According to Capobianco et al. (2020), helplessness is a negative metacognitive belief. Furthermore, this leads patients to an inability to control disease (uncontrollability), which is related to the onset of depression. In this study, uncontrollability can be identified from all of the statements of helplessness (Table 5), which showed a significant correlation with depression; thus, this result upholds findings from Capobianco et al. (2020).
Another study explains that helplessness had an independent impact on negative subjective health, including physical functioning and emotional wellbeing (Karademas & Hondronikola, 2010). Moreover, Juergens et al. (2010) found a significant relationship between initial illness belief and physical function and disability in the recovery phase of CHD patients after CABG surgery; this relationship shows that illness belief is essential to improve physical function. Furthermore, an increase in physical function reduces the patient's helplessness, thus diminishing the risk of depression.

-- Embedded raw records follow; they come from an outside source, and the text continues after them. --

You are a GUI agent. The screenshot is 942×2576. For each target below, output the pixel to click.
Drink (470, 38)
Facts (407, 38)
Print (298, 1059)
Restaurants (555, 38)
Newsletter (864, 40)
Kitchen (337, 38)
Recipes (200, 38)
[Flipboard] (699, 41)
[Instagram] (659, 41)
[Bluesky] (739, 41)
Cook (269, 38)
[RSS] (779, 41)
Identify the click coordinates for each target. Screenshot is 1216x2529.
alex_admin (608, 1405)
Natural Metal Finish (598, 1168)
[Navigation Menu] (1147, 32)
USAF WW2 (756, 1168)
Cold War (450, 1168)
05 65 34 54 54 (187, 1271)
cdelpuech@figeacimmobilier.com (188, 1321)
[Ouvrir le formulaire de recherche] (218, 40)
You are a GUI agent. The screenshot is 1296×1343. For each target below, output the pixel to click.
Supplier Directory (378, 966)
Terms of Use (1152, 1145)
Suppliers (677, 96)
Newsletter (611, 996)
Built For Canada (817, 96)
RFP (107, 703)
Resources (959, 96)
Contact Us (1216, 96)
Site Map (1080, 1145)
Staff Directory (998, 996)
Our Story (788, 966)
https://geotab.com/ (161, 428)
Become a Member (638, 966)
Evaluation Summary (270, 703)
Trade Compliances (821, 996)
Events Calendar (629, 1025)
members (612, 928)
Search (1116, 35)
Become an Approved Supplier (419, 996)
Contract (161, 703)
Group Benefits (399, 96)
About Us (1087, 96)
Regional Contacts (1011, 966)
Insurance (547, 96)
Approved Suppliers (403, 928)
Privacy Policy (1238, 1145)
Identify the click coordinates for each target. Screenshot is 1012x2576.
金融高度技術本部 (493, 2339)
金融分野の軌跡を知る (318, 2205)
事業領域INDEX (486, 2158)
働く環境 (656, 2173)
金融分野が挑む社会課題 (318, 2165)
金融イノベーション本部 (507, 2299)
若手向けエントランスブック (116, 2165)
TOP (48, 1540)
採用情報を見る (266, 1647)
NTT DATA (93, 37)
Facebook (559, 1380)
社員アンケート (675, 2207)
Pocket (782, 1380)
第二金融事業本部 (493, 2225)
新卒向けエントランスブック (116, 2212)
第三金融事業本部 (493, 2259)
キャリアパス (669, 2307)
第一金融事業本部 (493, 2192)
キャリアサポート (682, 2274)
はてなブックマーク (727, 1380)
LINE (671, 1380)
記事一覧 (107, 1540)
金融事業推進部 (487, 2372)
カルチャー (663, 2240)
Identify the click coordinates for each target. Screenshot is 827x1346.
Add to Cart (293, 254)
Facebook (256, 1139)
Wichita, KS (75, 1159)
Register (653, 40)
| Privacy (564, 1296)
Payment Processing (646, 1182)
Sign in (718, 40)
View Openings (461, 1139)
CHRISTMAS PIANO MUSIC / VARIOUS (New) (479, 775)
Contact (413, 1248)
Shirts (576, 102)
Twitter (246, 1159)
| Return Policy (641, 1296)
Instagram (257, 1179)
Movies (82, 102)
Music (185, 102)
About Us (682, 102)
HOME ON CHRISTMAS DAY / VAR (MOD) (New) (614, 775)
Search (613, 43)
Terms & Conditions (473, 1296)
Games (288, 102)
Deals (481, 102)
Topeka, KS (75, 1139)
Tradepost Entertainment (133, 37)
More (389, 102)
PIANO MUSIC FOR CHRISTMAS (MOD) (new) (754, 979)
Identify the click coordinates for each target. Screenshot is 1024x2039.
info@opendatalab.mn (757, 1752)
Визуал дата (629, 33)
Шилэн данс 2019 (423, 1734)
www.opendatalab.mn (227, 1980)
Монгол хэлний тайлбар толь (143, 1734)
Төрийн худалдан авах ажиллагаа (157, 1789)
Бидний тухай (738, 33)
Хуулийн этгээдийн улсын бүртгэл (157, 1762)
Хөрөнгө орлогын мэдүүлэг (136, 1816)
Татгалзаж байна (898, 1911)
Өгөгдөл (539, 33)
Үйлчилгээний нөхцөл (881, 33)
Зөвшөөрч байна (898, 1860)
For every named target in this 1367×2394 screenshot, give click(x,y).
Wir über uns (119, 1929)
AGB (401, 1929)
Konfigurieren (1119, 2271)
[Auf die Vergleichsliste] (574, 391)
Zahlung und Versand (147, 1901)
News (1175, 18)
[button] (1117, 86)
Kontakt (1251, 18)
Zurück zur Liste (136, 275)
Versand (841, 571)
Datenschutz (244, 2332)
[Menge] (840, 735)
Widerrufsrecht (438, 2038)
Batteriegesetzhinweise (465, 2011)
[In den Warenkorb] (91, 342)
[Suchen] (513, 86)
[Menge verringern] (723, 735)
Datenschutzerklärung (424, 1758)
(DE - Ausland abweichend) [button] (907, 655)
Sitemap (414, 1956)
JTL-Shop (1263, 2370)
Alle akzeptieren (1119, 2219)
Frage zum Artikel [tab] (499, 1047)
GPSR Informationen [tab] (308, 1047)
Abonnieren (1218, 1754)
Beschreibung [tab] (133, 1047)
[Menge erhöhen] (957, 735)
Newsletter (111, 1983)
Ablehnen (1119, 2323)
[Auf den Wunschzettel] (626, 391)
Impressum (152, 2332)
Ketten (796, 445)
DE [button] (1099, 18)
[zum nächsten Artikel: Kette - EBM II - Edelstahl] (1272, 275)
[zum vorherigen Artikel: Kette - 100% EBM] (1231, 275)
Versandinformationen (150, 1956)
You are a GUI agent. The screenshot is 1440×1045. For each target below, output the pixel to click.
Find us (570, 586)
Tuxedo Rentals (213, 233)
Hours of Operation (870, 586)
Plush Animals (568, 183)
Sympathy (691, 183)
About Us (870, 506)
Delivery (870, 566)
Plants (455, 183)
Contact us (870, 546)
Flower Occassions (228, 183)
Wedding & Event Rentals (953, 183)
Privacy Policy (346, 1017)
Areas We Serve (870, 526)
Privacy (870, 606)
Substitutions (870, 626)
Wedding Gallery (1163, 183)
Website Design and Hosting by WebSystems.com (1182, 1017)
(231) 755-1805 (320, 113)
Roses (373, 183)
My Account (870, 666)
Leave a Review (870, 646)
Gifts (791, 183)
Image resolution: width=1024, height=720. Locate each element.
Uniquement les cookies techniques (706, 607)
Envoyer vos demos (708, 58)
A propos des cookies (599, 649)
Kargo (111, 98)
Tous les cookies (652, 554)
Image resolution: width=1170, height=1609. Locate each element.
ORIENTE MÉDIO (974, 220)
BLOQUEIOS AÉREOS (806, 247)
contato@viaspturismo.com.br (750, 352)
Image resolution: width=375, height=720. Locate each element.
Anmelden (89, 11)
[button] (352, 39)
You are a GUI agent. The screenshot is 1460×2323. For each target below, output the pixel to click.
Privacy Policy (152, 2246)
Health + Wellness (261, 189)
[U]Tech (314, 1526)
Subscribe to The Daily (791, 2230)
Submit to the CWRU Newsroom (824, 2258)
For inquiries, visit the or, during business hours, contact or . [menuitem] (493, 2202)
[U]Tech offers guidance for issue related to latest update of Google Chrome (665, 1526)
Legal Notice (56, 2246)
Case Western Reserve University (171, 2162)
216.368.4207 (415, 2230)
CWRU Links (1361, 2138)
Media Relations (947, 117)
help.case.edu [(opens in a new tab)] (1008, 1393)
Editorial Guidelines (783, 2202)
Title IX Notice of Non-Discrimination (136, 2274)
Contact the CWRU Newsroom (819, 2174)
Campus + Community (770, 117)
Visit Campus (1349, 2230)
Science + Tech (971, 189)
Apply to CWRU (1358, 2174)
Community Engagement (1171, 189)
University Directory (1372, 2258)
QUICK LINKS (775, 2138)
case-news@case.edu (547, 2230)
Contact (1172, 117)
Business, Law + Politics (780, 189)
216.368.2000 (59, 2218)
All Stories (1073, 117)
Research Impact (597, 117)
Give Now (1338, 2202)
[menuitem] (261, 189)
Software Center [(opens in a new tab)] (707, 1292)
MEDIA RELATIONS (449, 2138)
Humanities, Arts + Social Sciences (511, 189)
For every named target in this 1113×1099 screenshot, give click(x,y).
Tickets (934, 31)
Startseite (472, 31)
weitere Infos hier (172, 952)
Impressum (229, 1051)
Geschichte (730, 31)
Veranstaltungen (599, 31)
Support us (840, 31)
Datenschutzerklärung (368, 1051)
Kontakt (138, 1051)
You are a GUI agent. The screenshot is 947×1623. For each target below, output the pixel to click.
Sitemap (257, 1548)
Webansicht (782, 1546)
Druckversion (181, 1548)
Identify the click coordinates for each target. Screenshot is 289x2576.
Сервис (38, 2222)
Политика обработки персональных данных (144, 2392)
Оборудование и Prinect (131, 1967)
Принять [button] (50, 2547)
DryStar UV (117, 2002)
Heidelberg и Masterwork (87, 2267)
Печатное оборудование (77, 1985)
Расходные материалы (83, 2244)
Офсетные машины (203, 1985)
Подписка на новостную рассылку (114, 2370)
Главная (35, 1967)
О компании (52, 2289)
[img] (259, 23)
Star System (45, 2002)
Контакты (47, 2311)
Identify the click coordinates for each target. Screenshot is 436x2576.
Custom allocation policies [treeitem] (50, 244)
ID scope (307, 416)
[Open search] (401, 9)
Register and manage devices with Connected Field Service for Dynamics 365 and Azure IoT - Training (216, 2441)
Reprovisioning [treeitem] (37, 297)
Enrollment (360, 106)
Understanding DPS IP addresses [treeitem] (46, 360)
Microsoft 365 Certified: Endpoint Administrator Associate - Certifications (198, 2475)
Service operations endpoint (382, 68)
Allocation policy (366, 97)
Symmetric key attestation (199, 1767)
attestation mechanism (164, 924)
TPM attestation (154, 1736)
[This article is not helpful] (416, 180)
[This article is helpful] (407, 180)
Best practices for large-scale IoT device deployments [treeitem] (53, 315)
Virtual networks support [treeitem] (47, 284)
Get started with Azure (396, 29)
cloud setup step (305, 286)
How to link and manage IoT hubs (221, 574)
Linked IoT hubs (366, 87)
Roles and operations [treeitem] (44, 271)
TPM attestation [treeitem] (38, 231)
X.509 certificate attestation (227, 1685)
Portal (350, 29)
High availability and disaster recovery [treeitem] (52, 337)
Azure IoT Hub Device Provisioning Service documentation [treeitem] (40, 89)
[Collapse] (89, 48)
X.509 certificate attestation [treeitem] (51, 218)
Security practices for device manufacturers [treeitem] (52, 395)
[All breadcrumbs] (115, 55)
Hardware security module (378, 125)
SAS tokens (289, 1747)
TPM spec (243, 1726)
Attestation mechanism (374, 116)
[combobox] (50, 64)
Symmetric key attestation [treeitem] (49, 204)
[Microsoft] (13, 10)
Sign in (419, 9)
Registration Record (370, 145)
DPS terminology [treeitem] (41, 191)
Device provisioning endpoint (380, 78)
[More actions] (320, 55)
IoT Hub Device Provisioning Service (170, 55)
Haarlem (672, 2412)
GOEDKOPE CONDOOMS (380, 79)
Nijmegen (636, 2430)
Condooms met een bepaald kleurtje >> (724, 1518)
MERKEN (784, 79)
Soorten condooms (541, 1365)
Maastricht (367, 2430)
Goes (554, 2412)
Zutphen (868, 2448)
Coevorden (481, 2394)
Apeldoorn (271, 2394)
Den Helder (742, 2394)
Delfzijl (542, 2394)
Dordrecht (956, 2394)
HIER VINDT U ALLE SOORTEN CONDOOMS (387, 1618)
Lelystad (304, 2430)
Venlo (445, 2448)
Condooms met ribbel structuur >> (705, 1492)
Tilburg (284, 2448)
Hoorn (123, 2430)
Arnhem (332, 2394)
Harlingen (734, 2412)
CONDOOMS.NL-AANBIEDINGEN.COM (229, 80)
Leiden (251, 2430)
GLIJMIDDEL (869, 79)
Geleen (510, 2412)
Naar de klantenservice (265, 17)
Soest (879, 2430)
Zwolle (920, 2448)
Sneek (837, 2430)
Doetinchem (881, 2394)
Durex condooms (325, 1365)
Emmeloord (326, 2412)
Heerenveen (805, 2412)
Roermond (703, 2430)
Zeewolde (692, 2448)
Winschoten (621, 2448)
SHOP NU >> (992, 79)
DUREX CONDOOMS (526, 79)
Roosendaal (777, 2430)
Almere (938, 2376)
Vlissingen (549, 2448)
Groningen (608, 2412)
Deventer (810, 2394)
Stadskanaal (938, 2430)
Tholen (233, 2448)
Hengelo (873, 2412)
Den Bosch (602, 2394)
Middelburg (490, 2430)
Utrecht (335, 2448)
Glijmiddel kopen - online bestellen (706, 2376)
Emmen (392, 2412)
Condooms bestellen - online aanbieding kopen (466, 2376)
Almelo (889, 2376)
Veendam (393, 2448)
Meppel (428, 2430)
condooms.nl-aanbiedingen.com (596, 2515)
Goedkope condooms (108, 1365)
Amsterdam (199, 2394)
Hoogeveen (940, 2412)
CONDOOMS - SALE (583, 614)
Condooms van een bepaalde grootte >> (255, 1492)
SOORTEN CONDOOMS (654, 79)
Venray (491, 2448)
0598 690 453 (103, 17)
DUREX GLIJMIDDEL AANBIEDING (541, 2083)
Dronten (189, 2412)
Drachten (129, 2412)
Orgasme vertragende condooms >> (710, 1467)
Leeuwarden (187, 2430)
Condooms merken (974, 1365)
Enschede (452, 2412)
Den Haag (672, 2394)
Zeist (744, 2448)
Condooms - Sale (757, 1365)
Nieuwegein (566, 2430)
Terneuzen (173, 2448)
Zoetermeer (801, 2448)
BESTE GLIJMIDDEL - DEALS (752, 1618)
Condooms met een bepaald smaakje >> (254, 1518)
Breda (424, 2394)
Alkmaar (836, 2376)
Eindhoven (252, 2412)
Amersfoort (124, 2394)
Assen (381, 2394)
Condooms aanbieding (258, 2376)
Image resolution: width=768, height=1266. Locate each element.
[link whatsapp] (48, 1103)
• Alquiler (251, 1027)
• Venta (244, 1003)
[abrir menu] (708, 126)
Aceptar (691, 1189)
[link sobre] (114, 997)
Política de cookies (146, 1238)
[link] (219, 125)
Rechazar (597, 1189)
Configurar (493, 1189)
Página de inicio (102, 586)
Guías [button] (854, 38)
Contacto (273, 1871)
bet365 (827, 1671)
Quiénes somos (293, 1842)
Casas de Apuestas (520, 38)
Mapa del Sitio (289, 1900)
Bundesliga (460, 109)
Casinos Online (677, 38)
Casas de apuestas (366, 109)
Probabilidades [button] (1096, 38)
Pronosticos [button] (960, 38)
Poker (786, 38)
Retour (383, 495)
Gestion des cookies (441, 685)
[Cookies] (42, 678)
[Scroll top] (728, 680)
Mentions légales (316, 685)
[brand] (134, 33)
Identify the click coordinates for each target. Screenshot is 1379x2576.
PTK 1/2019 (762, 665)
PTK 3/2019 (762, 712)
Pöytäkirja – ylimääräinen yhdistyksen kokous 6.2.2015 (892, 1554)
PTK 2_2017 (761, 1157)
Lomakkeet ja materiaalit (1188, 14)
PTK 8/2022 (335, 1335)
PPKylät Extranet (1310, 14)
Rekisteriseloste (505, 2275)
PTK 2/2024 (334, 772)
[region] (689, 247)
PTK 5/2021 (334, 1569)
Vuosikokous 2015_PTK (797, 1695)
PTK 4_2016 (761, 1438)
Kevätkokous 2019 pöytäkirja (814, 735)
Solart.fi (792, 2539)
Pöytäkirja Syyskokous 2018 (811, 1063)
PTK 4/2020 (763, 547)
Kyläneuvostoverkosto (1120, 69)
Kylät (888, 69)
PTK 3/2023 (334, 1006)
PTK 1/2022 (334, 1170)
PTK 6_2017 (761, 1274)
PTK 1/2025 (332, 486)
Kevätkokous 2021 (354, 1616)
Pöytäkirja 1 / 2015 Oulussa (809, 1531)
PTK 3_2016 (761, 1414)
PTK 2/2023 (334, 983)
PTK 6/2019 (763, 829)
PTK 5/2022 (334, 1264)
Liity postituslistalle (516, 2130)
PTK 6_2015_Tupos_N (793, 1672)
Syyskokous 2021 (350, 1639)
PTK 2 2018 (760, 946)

Nurses as care providers need to consider helplessness in managing CHD patients because it is correlated with depression. Nurses can opt for various interventions to reduce helplessness. According to Hermele et al. (2007), increasing a better understanding of the patient regarding the disease and the treatment through psycho-education can lessen helplessness. Capobianco et al. (2020) added that helplessness is a form of pessimism, and the way to increase it is by cultivating optimism instead of helplessness through metacognitive therapy. Juergens et al. (2010) also identified illness beliefs related to physical function and disability in the recovery phase of CHD patients following CABG. One of the efforts to reduce helplessness is through increasing physical function. Moreover, improving physical function in CHD patients can be achieved through cardiac rehabilitation (Sutantri et al., 2019; Nuraeni et al., 2020; Su et al., 2020). However, those interventions still require further investigation of their influence on reducing helplessness among CHD patients in Indonesia.
Results also showed that acceptance and perceived benefits were not significantly correlated with depression. These may be attributable to several following explanations. According to Hirani and Newman (2005), acceptance is “Perceived ability to diminish, live with and master the aversive consequences of one's disease; recognizing the need to adapt to the chronic illness.” While perceived benefits are " positive consequences arising from illness; benefits obtained, such as changes in life priorities and personal goals, positive personality changes, and stronger personal relationships." These two dimensions of illness cognition help deal with the disease. Furthermore, Karademas and Hondronikola (2010) state that acceptance was related to positive subjective health, which showed better physical function and emotional wellbeing.
Study Limitation
The determination of the sample using convenience sampling in this study is acceptable considering the sample involved a vulnerable population. Furthermore, the sample representation that depicts each category of care installation in the study had not considered the proportion of the average number of patients treated in each service unit, thus affecting the generalizability of the findings.
Conclusion
Based on three dimensions of illness cognition, helplessness was the most influential factor in depression among patients with CHD in Indonesia. Considering the adverse effects of depression, the factors that can reduce depression in CHD patients need to be identified and further explored to be used as potential measures in reducing the risk of depression.